Hot spots are places within the mantle where rocks melt to generate magma. We know where the hot spots are by the amount of volcanic activity that happens there. We may see volcanoes form. Red-hot magma from the Earths thickest layer, the mantle, rises up  through to the Earths surface. When the magma reaches the surface, it’s called lava and is the red-orange substance that spills out of a volcano.

old-faithful

Old Faithful, Yellowstone NP

Some hot spots heat up the groundwater that lies beneath the Earth’s surface. This causes water and steam to erupt from the ground with great force. These eruptions are called geysers. One of the biggest geyser’s is Old Faithful in Yellowstone National Park in the U.S. At the point of eruption, the water is 95.6 C (204 degrees F) and reaches 55 meters (180 feet) high. Impressive!

In other areas such as New Zealand, not only are there volcanoes, but thermal areas of heated pools of water or boiling mud…like at Rotarua, which stinks like crazy with the smell of sulphur.

There are around 50 hot spots across the globe. Hot spots generally are gathered in regions like Iceland, Indonesia or Hawaii.

Nobody quite knows for sure how they came about, but there’s a couple of theories.

Theory 1. A mantle plume – which is where a thermal abnormality causes an upwelling of magma (basically, for some reason, an area of magma gets VERY hot). This super-heated magma then wells upwards, melting rock as it rises through the lithosphere (upper, rocky layer of the earth). This produces volcanoes at the surface, and can be formed in either oceanic or continental conditions.

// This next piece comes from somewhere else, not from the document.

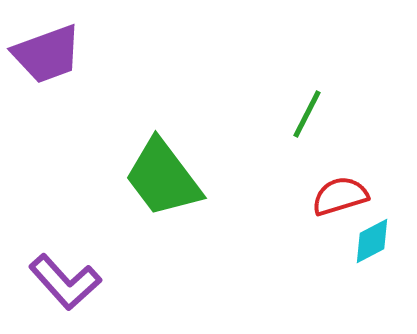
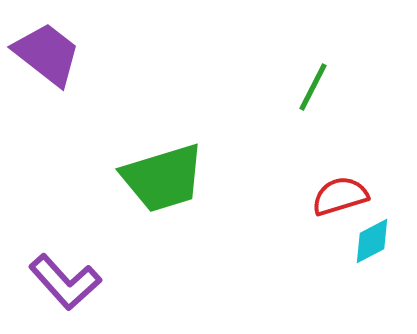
purple trapezoid: rotated 122 degrees counterclockwise
green line: moved 6 px right, 27 px up
green trapezoid: rotated 70 degrees counterclockwise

Theory 2. Movement in the lithosphere causes a weak point or crack which allows the magma to leak to the surface. Like the first theory, the magma then rises to the surface forming volcanoes.

hotspotVolcanoes are initially formed over hot spots, but because tectonic plates are moving, the volcano slowly drifts away from the hot spot and will eventually become extinct (not capable of errupting). A new volcano will then be formed above the hot spot, and so on. If the volcanoes are formed in the oceans, as they cool they produce islands, or atolls (ring shaped reefs) and seamounts (mountains rising from the seafloor).

The volcanic islands of Hawaii are an example of these oceanic volcanic masses which have moved away from the hot spot. These are within the Pacific Plate, meaning they have anomalous volcanism (not at a plate boundary) and originate from the Hawaiian hot spot, which has been active for at least 70 million years. They have moved 6000km away from the hot spot and have produced a volcanic chain.

Volcanoes originating from continental hot spots move away from the hot spots where they cool and sometimes become extinct, such as the Yellowstone hot spot which has been active for about 15 million years.